[AVAILABLE DATA]

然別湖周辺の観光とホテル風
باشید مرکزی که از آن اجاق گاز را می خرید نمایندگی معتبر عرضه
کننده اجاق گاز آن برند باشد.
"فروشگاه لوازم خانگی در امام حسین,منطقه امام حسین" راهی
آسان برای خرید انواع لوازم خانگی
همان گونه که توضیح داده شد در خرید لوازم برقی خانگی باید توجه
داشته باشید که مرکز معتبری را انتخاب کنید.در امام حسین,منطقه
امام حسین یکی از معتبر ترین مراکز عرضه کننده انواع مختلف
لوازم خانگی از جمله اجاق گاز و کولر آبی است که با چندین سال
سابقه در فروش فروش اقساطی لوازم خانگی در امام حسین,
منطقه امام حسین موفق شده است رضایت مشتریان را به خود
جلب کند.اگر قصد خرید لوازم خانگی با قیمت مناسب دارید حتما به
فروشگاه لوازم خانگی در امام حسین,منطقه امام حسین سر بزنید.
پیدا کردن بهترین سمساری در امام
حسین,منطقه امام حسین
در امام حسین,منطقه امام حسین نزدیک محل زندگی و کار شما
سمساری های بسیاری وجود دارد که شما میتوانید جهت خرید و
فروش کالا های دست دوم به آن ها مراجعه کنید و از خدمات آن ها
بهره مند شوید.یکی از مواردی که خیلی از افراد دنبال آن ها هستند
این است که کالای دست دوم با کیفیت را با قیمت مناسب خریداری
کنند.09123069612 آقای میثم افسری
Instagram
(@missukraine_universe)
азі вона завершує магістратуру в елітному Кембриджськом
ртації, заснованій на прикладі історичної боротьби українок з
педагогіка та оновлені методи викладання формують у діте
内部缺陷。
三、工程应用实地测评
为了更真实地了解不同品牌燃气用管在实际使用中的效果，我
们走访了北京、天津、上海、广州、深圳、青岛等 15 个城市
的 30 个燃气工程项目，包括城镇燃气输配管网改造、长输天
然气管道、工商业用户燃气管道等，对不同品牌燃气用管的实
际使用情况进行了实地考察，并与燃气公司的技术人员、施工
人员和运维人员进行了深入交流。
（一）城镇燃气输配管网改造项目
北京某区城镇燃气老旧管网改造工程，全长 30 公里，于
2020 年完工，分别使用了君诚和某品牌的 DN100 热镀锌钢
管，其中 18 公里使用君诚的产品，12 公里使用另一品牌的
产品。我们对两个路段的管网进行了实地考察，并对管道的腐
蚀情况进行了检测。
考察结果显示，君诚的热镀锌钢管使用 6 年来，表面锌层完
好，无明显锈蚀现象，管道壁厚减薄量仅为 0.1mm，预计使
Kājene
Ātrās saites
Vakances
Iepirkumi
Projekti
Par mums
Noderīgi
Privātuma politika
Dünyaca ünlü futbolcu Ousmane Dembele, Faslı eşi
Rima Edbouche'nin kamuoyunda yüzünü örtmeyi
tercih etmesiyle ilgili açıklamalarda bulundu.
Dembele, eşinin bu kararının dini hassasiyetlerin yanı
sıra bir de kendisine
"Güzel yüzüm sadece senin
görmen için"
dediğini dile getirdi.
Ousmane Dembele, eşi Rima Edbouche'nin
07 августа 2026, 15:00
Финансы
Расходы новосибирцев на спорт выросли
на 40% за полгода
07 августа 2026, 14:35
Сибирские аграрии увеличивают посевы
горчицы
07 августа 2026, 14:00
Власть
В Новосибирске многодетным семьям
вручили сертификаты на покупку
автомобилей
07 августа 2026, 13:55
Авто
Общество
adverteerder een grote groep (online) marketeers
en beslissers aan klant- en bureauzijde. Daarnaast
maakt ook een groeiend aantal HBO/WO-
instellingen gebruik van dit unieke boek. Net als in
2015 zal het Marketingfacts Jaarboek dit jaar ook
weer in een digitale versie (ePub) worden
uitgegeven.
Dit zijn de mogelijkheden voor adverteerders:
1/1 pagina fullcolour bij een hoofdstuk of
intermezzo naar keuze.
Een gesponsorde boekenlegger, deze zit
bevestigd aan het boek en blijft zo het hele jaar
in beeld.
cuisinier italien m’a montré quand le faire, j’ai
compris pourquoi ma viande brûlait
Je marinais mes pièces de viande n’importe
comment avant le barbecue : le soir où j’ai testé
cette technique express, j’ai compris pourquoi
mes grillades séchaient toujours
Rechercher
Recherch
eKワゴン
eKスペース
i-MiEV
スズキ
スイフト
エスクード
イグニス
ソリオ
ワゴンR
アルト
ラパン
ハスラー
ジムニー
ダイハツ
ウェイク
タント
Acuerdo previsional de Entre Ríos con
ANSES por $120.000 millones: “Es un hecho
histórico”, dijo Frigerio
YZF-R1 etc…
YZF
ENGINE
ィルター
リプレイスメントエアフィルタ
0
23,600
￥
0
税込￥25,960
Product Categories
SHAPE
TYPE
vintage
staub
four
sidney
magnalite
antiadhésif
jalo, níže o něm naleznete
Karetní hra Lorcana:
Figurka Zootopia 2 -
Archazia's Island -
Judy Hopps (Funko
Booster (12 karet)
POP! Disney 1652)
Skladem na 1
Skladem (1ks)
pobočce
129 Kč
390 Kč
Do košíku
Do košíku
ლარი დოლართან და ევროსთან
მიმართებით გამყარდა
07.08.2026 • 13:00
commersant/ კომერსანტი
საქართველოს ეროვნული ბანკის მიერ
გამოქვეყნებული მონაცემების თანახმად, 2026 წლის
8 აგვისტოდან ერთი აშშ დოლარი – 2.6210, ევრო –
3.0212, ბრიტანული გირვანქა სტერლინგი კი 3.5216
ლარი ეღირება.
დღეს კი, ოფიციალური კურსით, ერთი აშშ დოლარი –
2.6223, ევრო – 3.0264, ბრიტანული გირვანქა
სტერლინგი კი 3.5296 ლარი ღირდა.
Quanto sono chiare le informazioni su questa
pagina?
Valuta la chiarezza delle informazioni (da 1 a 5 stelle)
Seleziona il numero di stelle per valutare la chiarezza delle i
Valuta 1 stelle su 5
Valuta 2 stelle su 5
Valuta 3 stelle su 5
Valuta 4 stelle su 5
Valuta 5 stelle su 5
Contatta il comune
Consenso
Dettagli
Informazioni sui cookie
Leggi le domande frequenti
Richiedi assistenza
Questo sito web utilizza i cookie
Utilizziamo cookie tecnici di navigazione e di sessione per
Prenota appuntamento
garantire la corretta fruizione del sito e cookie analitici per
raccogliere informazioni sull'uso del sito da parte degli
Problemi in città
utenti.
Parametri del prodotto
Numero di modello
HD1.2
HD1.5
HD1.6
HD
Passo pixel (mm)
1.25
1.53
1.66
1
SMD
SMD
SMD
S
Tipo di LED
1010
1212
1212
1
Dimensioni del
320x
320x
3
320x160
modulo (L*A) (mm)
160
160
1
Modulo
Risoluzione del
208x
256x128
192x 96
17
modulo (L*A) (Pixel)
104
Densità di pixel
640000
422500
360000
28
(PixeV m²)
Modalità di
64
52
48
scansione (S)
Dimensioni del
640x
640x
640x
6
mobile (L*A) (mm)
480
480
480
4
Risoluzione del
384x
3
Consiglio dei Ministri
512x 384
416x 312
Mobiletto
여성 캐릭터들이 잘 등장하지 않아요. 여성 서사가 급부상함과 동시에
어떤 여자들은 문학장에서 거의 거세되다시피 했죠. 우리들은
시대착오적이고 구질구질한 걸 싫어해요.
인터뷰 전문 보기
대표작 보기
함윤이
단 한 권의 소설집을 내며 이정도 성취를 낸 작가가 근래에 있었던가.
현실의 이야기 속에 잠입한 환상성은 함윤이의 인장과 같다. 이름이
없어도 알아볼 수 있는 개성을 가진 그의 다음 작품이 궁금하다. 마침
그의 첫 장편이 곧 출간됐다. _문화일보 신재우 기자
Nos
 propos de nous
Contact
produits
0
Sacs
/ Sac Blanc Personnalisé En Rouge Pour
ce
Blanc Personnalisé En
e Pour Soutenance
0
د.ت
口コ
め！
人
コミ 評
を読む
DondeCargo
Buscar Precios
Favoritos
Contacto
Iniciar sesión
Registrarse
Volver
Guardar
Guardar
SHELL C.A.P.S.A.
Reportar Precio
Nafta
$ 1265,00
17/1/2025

[/AVAILABLE DATA]

- ACTIVITY -
Produce a word-for-word copy of everything above from the line holding "考察结果显示，君诚的热镀锌钢管使用 6 年来，表面锌层完" down to the line holding "tercih etmesiyle ilgili", with both of those lines kept.

- SOLVED PROBLEM -
考察结果显示，君诚的热镀锌钢管使用 6 年来，表面锌层完
好，无明显锈蚀现象，管道壁厚减薄量仅为 0.1mm，预计使
Kājene
Ātrās saites
Vakances
Iepirkumi
Projekti
Par mums
Noderīgi
Privātuma politika
Dünyaca ünlü futbolcu Ousmane Dembele, Faslı eşi
Rima Edbouche'nin kamuoyunda yüzünü örtmeyi
tercih etmesiyle ilgili açıklamalarda bulundu.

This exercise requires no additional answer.